Words are precarious things. If we combine them in the right order, we can make a meaning that can resonate beyond the page, beyond the newspaper column or, indeed, in my case, beyond a book page too. But recently, I’ve been thinking a lot about my words, about their actions and what they can have the power to do.
ince 2016, I have been writing books about my life. To date, I have written three, which detailed my return to Ireland, my return to family farming and the rural world I now live in, but in recent months I have been doing a lot of thinking – grand thinking, as it were, for we are faced with the greatest issue of our lives – the changing climate.
Yesterday, while looking at our weanling cattle, I encountered some hawks flying over the farm.
They were in unison with the Earth, hunting, living and creating new life by these fields. There was, on the farm, a unison of nature, and it reminded me – even if I did not already need reminding – that the environment around us is our most precious commodity.
I care for the health of these creatures, our creatures both wild and domesticated. To care for another creature on this planet requires, I think, some semblance of love and affection. That is the basic ingredient of being a shepherd or cattle farmer, as I have learned over this intimate learning season.
Pope Francis wrote in his climate encyclical that the fate of creation is tied to the faith of all humanity.
Even the spiritual leader has talked about the dangers to health of pesticides and other irresponsible wastes leading to illnesses in children. He said we are mortgaging our future while getting ever sicker because we are not in unity with our home.
So I have come up with a new manifesto – a personal manifesto for the times we are in. The world, my world and yours needs more stories from the Earth.
Every decision we make on this Earth is an ecological choice – from the act of eating meat to the decision to recycle our waste. Health – true, real health – is a wealth that I wish to give to these farm animals and wild ones.
It is why I suppose I have been thinking that writing ecological, environmental works is the best course of action for me as a writer and as a person with a voice.
A few months ago, I travelled to northern Spain to document the journey of Atlantic salmon up the rivers of Asturias, but the salmon were no longer in the rivers, they had been fished out of the waters.
In my whole research trip there, fishermen and those who live by the river told me they cried about the loss of the salmon. There was a missing part of their world. This vacancy made me despondent at first.
Sadness haunted me in my days there, but then something else happened. I was radicalised.
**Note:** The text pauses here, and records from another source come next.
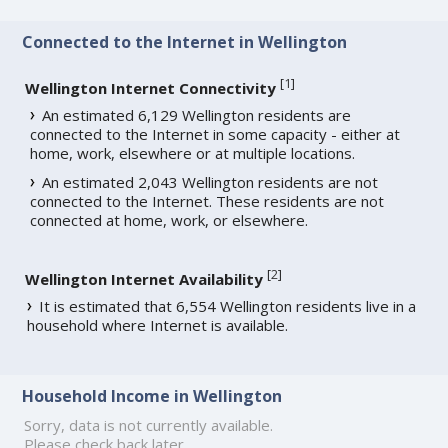
Connected to the Internet in Wellington
[
1
]
Wellington Internet Connectivity
An estimated 6,129 Wellington residents are
connected to the Internet in some capacity - either at
home, work, elsewhere or at multiple locations.
An estimated 2,043 Wellington residents are not
connected to the Internet. These residents are not
connected at home, work, or elsewhere.
[
2
]
Wellington Internet Availability
It is estimated that 6,554 Wellington residents live in a
household where Internet is available.
Household Income in Wellington
Sorry, data is not currently available.
Please check back later.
As US novelist Wendell Berry says in his Jefferson lecture “it all turns on affection”. The soil, the farm, the animals. Our parents, I can see now, teach us the affection of the world, and if we are lucky, the affection for the world. My mother, for example, has taught me how to care for the animals. That less is more in this venture. And that our relationship runs deep. That we must, in short, not extract ourselves from the business of life. We must be part of it.
It is why, I suppose, I have found myself reading more environmental works, watching environmental films and documentaries. Because I feel we need stories from the embattled Earth.
Having finished writing about myself and unpacking a whole life, I see now that I need to take up my pen again to write about something bigger, something that calls us all to act – the cry of the Earth.
Being environmental is still a choice we have in the developed West, but that choice has already been removed from people in other parts of the world. The environment in, say, the Horn of Africa, has already turned away from growth and renewal.
Successive rains have not come. Crops and animals have died. Now people are dying too.
Not seeing those fish in those rivers woke me up to the care of our common home and taught me this is the most important battle to be a part of.
Seamus Heaney, no stranger to nature and animals, once said there was “a poetry of the living present”. Those stanzas and lines can only be written on an Earth that is not on an ecological edge.
When I write now, I will write about this environment that we live in.
In travelling down my local river for my last book, I saw a river full of animal life – a river that needed to be protected for the next generation.
I want my children and theirs to see the kingfishers, to see the brown trout, to know the intimacy of water and to know too that we are not above this world. We are a part of it.
Chief Joseph, the Nez Perce Native American chief, said “the Earth and myself are of one mind”. I am coming to that great man’s understanding that the measure of the land and the measure of our bodies are the same.
As he said: “Good words do not last long unless they amount to something.” We are called to act to share truly in the Earth.
We are all being called now to play our role in the song of life. For me, it will be through my books. Whether in fiction or fact, I want to document this world we live in and ensure that through those words we can all be radicalised in this new manifesto of the Earth. I hope you’ll join me. The time has never been more important.